Further, centralized exchanges have no security properties because none of the four criteria are met. Decentralized exchanges on the other hand can achieve all four of these if done correctly, to create true trustless finance.
Gluon is only concerned with custody and its proof of safety "rests on the proof that the exchange can enforce Segregation, Agency, Solvency and Integrity in all of its operations."
Why is a non-custodial exchange important?
Apart from the attack vectors that coins themselves are susceptible to, such as Ethereum Classic's recent 51% attack which took money not from exchanges per se but double spent coins arbitrarily, traders and investors are potentially doubling up on risk by trading on certain centralized exchanges that also have many attack vectors, exemplified by Cryptopia.

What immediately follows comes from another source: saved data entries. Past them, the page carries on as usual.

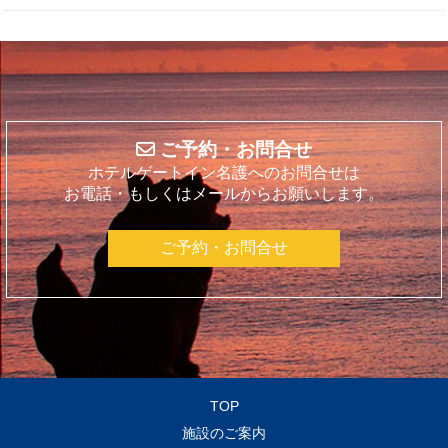
ご予約・お問合せ
ホテルゲートイン名護へのお問合せは
お電話・もしくはメールからお願いします。
ご予約・お問合せ
TOP
施設のご案内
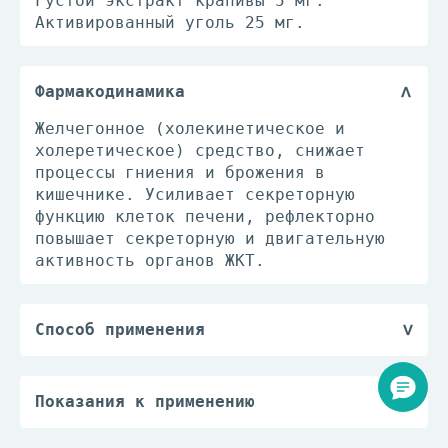
Густой экстракт крапивы 5 мг.
Активированный уголь 25 мг.
Фармакодинамика
Желчегонное (холекинетическое и
холеретическое) средство, снижает
процессы гниения и брожения в
кишечнике. Усиливает секреторную
функцию клеток печени, рефлекторно
повышает секреторную и двигательную
активность органов ЖКТ.
Способ применения
Внутрь, после еды, по 1-2 таб. 3-4
раза/сут в течение 3-4 нед; при
обострении - по 1 таб. 2-3 раза/сут в
Показания к применению
течение 1-2 мес.
— хронический реактивный гепатит;
Повторные курсы проводят с интервалом
— холангит;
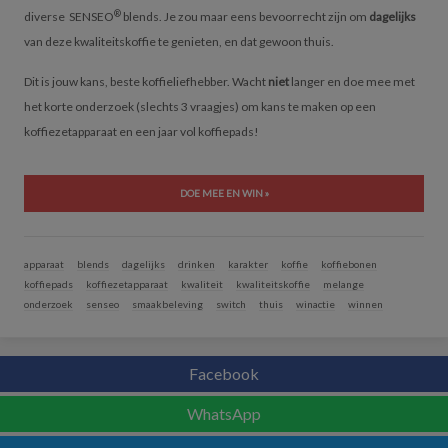
®
diverse SENSEO
blends. Je zou maar eens bevoorrecht zijn om
dagelijks
van deze kwaliteitskoffie te genieten, en dat gewoon thuis.
Dit is jouw kans, beste koffieliefhebber. Wacht
niet
langer en doe mee met
het korte onderzoek (slechts 3 vraagjes) om kans te maken op een
koffiezetapparaat en een jaar vol koffiepads!
DOE MEE EN WIN »
apparaat
blends
dagelijks
drinken
karakter
koffie
koffiebonen
koffiepads
koffiezetapparaat
kwaliteit
kwaliteitskoffie
melange
onderzoek
senseo
smaakbeleving
switch
thuis
winactie
winnen
Facebook
WhatsApp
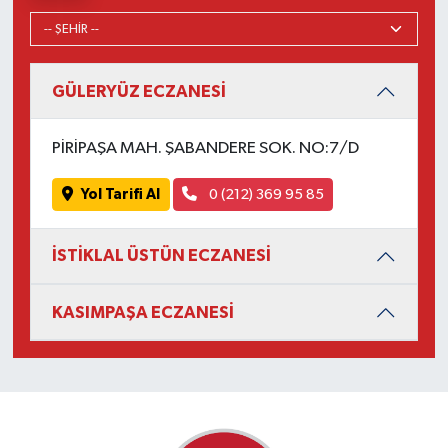
GÜLERYÜZ ECZANESİ
PİRİPAŞA MAH. ŞABANDERE SOK. NO:7/D
Yol Tarifi Al
0 (212) 369 95 85
İSTİKLAL ÜSTÜN ECZANESİ
KASIMPAŞA ECZANESİ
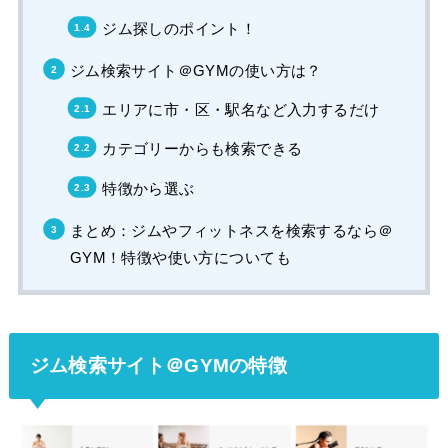
ジム探しのポイント！
ジム検索サイト＠GYMの使い方は？
エリアに市・区・駅名など入力するだけ
カテゴリーからも検索できる
特徴から選ぶ
まとめ：ジムやフィットネスを検索するなら＠
GYM！特徴や使い方についても
ジム検索サイト＠GYMの特徴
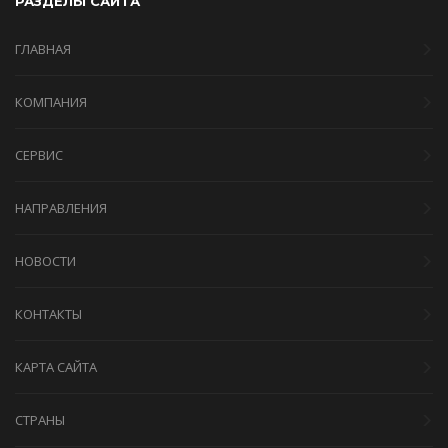
РАЗДЕЛЫ САЙТА
ГЛАВНАЯ
КОМПАНИЯ
СЕРВИС
НАПРАВЛЕНИЯ
НОВОСТИ
КОНТАКТЫ
КАРТА САЙТА
СТРАНЫ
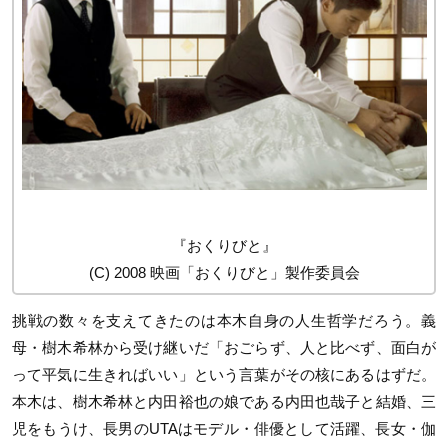
『おくりびと』
(C) 2008 映画「おくりびと」製作委員会
挑戦の数々を支えてきたのは本木自身の人生哲学だろう。義
母・樹木希林から受け継いだ「おごらず、人と比べず、面白が
って平気に生きればいい」という言葉がその核にあるはずだ。
本木は、樹木希林と内田裕也の娘である内田也哉子と結婚、三
児をもうけ、長男のUTAはモデル・俳優として活躍、長女・伽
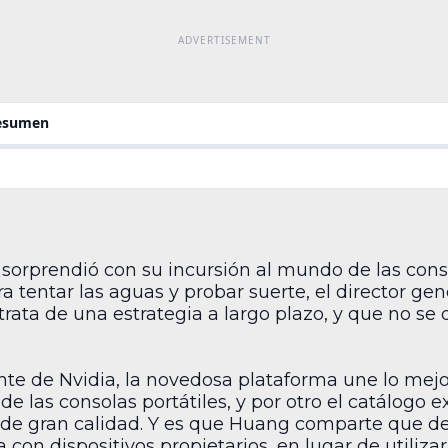
resumen
 sorprendió con su incursión al mundo de las cons
 tentar las aguas y probar suerte, el director gen
ata de una estrategia a largo plazo, y que no se de
te de Nvidia, la novedosa plataforma une lo mejo
de las consolas portátiles, y por otro el catálogo
de gran calidad. Y es que Huang comparte que de 
con dispositivos propietarios, en lugar de utilizar 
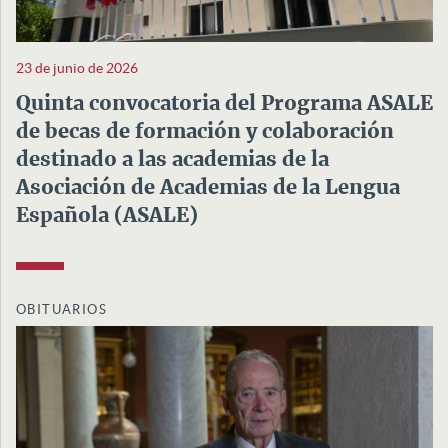
23 de junio de 2026
Quinta convocatoria del Programa ASALE
de becas de formación y colaboración
destinado a las academias de la
Asociación de Academias de la Lengua
Española (ASALE)
OBITUARIOS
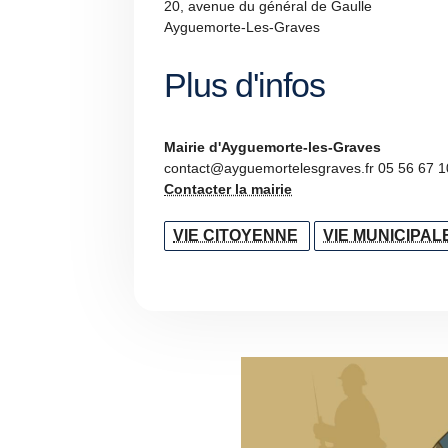
20, avenue du général de Gaulle
Ayguemorte-Les-Graves
Plus d'infos
Mairie d'Ayguemorte-les-Graves
contact@ayguemortelesgraves.fr 05 56 67 1
Contacter la mairie
VIE CITOYENNE
VIE MUNICIPAL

Gluon Plasma uses fraud-proofs as a means of ensuring a transaction or chain of transactions is valid and securing exchanges but using these proofs in a centralized exchange is infeasible because there are no constraints among sending and depositing addresses. This also means that there is no way for an exchange to prove that it isn't operating on fractional reserve and investing deposited money elsewhere.
Custodial characteristics of payment networks. Source: Leverj.io
The security that centralized exchanges implement with 2FA and phone or email authentication provides a variety of potential attacks. Intertwined identity and agency using crypto addresses and signatures are stronger than any mobile 2FA side channel association and authentication. Using fraud proofs, in Gluon only one validator in the entire network needs to be honest and present to prevent a compromised operator from stealing funds.
While centralized exchanges have done a good job onboarding the first generation of crypto investors there is no end in sight to the hacking of funds in their custody. The future is going to be decentralized and non-custodial exchanges and as blockchains currently only execute ten transactions per second and on-ramp costs range from 2% to 4%, sidechains are going to be utilized in the medium term.
When choosing an exchange, traders/investors have had to sacrifice at least one of three elements - functionality, decentralization or security - to find the right fit for them. But utilizing Plasma, the most advanced of Ethereum's scaling solutions, may be approaching the right hybrid model bridging all three.